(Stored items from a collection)

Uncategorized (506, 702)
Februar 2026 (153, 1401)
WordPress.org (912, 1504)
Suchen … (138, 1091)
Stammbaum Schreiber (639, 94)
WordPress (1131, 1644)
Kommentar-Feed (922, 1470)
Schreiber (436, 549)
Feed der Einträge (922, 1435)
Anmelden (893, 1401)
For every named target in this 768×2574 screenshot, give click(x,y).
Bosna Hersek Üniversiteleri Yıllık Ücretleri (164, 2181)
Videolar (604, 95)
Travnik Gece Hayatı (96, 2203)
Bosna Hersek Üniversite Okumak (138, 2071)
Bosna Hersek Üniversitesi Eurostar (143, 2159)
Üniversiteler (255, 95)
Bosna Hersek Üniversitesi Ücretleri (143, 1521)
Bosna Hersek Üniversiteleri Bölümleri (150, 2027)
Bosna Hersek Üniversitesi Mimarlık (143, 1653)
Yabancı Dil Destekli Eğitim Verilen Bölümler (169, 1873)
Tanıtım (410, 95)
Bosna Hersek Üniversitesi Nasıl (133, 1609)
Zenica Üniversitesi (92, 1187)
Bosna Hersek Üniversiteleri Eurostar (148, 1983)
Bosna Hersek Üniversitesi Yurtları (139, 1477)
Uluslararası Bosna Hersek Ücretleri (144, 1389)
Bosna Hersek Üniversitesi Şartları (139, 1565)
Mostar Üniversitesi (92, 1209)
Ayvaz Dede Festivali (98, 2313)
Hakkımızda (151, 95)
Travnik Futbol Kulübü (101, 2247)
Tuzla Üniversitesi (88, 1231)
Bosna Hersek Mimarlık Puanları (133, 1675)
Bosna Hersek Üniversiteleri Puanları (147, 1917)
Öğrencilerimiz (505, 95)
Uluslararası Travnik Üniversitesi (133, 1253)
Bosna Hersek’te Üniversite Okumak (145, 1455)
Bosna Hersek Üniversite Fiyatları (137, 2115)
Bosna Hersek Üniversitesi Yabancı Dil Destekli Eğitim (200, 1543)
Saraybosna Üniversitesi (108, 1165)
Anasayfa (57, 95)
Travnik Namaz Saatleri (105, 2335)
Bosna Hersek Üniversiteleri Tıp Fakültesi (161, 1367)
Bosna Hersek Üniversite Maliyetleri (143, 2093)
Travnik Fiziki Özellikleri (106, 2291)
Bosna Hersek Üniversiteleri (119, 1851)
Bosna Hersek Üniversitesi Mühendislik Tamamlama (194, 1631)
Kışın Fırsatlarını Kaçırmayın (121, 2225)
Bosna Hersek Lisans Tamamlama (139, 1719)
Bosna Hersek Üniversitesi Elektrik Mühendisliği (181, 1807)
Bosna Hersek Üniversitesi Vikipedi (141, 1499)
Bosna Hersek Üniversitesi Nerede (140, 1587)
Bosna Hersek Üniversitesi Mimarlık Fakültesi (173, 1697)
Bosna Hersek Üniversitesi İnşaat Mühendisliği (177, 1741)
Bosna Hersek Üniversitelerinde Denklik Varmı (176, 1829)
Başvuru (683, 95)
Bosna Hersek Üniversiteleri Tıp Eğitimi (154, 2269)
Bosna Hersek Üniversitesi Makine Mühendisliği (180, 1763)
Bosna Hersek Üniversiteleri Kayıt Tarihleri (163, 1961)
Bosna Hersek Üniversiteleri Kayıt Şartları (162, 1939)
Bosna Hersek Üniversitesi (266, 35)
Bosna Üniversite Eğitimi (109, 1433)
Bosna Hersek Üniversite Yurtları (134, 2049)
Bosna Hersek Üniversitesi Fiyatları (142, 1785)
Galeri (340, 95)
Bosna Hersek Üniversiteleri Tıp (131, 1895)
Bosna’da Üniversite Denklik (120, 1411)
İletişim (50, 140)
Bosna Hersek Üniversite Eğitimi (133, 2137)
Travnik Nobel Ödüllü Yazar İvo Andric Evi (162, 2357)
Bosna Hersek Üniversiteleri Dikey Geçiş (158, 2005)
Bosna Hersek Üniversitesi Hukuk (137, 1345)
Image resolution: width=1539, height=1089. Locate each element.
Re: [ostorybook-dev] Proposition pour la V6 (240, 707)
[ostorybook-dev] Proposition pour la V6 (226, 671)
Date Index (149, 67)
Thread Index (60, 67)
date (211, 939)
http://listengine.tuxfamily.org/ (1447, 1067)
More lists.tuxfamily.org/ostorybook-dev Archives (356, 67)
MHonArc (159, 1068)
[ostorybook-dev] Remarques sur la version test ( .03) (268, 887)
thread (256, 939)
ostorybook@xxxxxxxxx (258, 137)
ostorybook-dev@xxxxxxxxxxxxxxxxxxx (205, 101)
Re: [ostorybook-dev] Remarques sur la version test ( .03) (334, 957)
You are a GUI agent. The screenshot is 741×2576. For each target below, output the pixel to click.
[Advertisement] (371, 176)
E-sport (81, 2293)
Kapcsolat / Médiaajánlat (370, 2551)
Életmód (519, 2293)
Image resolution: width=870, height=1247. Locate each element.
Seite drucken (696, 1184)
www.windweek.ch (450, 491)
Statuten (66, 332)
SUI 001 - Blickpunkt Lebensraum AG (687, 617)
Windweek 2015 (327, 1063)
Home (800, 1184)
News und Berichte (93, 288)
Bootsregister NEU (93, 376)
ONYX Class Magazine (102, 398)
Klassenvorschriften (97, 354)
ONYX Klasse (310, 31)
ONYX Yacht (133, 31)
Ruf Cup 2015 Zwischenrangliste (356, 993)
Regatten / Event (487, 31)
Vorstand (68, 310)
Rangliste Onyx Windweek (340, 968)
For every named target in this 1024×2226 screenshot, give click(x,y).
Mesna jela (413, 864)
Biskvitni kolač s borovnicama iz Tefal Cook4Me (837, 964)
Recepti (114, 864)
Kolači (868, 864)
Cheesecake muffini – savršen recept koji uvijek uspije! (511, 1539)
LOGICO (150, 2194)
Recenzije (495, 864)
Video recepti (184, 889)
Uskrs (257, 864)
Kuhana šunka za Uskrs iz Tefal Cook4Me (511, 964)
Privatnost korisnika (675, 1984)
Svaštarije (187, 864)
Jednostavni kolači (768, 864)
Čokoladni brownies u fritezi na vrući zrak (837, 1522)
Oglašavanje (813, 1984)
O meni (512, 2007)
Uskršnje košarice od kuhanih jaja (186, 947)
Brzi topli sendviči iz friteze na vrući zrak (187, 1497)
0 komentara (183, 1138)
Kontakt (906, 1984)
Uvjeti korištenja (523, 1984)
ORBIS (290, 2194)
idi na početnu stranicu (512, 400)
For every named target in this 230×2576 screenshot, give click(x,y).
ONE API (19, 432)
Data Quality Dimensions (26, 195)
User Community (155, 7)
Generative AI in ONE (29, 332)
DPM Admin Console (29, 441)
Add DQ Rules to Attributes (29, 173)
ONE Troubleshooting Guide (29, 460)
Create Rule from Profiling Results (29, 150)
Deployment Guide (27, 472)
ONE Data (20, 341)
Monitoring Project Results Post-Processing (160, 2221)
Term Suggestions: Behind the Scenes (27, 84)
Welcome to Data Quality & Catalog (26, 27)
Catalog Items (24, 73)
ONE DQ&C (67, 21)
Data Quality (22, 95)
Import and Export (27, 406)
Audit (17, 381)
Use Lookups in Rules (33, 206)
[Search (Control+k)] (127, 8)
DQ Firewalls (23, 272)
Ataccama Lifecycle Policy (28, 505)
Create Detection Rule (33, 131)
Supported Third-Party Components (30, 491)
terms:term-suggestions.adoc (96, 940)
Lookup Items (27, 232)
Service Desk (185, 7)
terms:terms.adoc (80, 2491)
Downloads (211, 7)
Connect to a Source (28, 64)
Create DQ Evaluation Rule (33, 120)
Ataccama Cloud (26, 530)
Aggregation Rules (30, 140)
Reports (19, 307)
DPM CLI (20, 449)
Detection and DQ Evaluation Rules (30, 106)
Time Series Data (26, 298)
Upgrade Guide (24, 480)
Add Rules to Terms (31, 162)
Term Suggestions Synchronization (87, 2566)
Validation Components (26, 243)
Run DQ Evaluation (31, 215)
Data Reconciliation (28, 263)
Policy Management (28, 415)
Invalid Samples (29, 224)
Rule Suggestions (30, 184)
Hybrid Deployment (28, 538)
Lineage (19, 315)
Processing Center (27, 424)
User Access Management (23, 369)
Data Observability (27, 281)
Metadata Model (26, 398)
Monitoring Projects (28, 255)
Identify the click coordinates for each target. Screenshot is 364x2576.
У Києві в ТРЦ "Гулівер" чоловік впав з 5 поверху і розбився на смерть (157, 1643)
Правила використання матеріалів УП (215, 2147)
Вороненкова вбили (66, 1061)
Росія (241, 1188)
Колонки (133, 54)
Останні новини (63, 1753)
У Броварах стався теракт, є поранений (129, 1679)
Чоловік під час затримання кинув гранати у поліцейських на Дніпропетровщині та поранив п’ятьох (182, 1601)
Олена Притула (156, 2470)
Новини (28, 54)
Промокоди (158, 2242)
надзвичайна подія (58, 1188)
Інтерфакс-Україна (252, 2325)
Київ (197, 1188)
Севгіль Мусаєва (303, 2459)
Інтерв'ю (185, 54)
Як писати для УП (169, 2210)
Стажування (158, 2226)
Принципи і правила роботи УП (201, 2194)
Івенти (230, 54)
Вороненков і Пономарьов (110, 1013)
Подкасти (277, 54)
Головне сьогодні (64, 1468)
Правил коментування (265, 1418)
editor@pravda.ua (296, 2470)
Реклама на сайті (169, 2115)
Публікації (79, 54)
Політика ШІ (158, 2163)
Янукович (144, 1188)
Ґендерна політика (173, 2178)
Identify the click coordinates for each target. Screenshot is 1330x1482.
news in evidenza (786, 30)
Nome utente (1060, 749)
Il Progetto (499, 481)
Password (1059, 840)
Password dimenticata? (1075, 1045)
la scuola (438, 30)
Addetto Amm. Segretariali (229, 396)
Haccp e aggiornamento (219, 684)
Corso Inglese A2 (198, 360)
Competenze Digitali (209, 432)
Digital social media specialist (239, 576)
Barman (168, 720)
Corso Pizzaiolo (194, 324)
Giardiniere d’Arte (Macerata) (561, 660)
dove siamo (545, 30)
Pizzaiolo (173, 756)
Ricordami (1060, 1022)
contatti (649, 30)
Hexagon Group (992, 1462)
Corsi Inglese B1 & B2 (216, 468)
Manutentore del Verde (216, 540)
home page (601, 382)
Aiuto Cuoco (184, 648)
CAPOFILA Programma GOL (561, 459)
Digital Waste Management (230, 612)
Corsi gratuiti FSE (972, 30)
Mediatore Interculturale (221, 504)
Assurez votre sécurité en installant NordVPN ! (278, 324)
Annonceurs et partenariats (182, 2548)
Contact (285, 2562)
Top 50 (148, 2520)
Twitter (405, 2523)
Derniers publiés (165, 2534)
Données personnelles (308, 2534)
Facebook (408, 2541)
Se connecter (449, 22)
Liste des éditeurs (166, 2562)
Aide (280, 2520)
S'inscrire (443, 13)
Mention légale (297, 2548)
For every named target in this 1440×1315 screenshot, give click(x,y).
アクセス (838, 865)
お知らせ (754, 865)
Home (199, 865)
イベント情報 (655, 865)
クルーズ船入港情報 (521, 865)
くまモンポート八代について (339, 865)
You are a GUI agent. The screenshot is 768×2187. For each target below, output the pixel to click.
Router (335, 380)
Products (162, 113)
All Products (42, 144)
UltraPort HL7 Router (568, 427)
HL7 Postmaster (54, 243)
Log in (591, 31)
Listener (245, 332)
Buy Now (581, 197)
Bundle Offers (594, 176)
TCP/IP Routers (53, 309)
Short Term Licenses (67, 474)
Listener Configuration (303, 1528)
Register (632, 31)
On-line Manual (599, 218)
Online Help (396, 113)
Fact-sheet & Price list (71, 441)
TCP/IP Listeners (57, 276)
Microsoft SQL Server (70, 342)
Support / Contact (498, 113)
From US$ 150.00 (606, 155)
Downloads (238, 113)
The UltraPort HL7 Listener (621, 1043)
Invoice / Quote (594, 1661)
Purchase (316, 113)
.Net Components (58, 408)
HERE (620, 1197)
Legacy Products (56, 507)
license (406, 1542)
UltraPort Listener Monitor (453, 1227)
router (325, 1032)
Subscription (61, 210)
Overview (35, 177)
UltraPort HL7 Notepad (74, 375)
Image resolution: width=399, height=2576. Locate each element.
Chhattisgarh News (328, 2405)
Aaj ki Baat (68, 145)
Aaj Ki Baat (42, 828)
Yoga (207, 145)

▶ What the task asks
Give only the lines from the one holding "Policy Management (28, 415)" through the one holding "У Броварах стався", each restated exactly as it appears above.

▶ Result for this task
Policy Management (28, 415)
Invalid Samples (29, 224)
Rule Suggestions (30, 184)
Hybrid Deployment (28, 538)
Lineage (19, 315)
Processing Center (27, 424)
User Access Management (23, 369)
Data Observability (27, 281)
Metadata Model (26, 398)
Monitoring Projects (28, 255)
Identify the click coordinates for each target. Screenshot is 364x2576.
У Києві в ТРЦ "Гулівер" чоловік впав з 5 поверху і розбився на смерть (157, 1643)
Правила використання матеріалів УП (215, 2147)
Вороненкова вбили (66, 1061)
Росія (241, 1188)
Колонки (133, 54)
Останні новини (63, 1753)
У Броварах стався теракт, є поранений (129, 1679)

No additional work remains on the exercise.